4 The null hypothesis will be that the news feeds have no effect on the Swedish stock market index, and logically the alternative hypothesis will be that the news feeds do have an effect on the stock market. This is going to be tested with ordinally least squares regressions. The assumed model used is a multiple regression model and its estimation using ordinally least squares (OLS).

The news variable will be measured in average polarity, total polarity and log-polarity2. The log polarity is included in order to examine if a relative change in the news sentiment changes the market. The market will be measured in price and turnover (liquidity). The change of price and turnover is measured, as well as the relative change.

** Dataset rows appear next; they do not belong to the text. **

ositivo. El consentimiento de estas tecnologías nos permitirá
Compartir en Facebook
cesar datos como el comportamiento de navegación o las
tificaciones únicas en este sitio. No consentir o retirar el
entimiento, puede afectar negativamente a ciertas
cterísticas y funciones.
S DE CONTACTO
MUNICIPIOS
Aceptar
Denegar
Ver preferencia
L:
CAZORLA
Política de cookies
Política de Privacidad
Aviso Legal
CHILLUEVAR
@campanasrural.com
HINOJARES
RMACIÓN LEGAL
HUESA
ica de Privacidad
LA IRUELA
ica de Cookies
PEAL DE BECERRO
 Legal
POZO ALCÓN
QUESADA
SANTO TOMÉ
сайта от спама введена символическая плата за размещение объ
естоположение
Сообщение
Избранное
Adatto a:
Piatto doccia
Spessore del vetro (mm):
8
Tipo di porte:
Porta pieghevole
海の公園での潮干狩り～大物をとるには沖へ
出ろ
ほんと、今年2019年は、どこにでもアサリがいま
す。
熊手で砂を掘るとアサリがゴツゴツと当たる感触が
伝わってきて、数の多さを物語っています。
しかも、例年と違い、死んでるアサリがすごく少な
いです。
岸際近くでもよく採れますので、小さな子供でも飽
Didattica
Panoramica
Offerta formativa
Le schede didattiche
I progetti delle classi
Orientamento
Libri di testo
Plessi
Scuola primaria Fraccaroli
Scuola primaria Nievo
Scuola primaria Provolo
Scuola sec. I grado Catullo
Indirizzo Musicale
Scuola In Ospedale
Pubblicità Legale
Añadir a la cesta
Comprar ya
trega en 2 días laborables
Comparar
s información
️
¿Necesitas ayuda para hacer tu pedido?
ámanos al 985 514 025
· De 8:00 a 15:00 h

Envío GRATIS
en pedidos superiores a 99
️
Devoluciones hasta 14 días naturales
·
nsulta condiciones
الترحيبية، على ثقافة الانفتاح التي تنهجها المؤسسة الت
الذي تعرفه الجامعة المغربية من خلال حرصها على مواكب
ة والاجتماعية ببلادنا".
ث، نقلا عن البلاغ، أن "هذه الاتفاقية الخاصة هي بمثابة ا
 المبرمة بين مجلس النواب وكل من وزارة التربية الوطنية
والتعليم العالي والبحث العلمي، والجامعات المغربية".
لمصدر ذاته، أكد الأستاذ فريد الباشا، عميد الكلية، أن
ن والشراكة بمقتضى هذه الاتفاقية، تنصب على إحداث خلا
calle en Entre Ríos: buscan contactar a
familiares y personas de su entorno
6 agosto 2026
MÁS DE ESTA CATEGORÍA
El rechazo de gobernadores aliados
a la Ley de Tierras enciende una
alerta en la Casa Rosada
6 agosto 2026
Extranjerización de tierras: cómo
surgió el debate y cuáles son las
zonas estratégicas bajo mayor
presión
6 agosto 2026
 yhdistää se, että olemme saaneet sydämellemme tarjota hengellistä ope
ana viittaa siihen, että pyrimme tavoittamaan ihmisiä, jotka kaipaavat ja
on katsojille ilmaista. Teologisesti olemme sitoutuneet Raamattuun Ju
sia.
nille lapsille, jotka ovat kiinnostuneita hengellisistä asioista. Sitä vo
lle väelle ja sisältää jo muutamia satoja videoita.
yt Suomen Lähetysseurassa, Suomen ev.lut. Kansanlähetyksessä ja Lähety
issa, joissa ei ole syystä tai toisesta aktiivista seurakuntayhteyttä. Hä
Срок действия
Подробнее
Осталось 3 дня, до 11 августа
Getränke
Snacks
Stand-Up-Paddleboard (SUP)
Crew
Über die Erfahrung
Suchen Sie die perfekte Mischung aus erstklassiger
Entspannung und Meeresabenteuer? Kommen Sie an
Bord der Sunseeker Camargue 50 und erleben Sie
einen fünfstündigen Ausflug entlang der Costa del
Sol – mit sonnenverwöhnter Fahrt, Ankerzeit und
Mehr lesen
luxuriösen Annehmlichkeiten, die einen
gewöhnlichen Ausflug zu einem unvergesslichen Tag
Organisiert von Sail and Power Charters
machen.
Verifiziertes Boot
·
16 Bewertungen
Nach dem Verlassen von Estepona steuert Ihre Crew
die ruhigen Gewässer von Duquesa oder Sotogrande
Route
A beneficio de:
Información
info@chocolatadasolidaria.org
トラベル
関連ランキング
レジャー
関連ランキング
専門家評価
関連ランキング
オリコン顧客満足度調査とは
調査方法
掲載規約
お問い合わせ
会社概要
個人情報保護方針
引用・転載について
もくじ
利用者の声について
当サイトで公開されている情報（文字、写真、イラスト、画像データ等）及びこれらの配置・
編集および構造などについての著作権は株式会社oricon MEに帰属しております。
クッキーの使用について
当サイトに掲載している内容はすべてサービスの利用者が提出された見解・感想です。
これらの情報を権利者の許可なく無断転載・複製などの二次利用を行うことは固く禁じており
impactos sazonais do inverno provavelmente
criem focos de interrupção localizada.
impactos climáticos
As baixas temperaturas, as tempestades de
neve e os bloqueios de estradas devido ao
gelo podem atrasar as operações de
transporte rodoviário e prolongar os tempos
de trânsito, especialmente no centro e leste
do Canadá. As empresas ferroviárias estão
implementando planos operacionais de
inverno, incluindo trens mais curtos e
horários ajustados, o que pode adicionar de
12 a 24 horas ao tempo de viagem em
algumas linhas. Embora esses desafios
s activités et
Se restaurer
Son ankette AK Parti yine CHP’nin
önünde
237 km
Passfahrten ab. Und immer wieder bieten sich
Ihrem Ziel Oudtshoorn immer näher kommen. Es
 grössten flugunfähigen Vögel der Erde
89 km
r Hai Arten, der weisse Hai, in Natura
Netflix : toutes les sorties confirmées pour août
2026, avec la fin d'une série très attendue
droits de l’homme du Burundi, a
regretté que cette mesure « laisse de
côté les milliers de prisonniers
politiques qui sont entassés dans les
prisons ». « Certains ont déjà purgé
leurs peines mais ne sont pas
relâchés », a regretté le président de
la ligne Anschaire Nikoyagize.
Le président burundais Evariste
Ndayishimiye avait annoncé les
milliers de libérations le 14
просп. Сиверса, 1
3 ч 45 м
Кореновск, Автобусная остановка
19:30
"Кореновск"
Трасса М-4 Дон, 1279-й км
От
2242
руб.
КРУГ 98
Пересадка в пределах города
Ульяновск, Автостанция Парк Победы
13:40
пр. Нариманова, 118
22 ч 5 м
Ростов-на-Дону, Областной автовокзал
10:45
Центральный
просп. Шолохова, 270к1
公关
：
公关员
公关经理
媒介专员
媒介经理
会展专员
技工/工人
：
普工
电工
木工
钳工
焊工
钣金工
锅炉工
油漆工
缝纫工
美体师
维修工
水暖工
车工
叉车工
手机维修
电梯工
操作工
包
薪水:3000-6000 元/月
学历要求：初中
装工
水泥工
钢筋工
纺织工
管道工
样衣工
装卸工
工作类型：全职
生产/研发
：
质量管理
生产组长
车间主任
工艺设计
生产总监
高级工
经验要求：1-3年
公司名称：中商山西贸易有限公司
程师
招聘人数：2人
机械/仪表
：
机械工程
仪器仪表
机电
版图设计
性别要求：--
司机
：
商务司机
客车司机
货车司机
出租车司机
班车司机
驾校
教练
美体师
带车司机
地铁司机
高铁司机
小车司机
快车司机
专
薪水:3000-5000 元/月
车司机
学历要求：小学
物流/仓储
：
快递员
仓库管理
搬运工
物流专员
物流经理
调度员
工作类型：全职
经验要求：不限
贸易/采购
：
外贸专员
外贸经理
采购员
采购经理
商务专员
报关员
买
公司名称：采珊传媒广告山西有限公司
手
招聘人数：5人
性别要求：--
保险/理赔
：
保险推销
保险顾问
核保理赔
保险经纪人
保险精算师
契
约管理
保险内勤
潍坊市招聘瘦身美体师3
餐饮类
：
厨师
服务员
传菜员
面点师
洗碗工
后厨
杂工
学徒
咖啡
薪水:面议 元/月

The control variables for this regression are independent variables that do not correlate with the explanatory variables, or other control variables, to avoid multicollinearity. However, they do correlate with the dependent variables, to control for omitted variable bias. The chosen control variables consist of the treasury inflation protected securities (TIPS), the gross domestic product, expected inflation rate, the London interbank offered rate (Libor) and the exchange rate between the US dollar and the Swedish Krona.

The research in this thesis shows that there is a relation between market index prices and news, and between market turnover and news. The index price was significantly affected by the amount of news with a sentiment. The turnover was affected by the amount of news and more significantly affected by the sentiment of this news.

The implications of this research are that stock markets are affected by news in two ways. The amount of news with a sentiment leads to higher turnovers and higher prices. The sentiment in news also leads to higher turnover. This implies that the structure and vocabulary of news influences markets, therefore authors should pick their words carefully.

Literature review

As has been seen in the introduction, prior research has dealt with aspects of the relation between news and the market. In this chapter a number of studies that describe this previous research will be discussed, as a basis for the method and focus of the research in this thesis.

The commonly applied tool to quantify news is Natural Languages Processing (NLP), which can be done in many ways. The technique used in most of the articles is a sentiment analysis (Xing, Cambria, & Welsch, 2018). The research which is described in this literature review leads to contradicting conclusions. These contradictions are due to fact that the factors that influence stock prices could not all be controlled. The research was conducted in various markets and in different periods, with different NPL techniques. These arguments resulted in different conclusions because the markets are different, and furthermore the way in which the news is formulated, structured and distributed differs per research.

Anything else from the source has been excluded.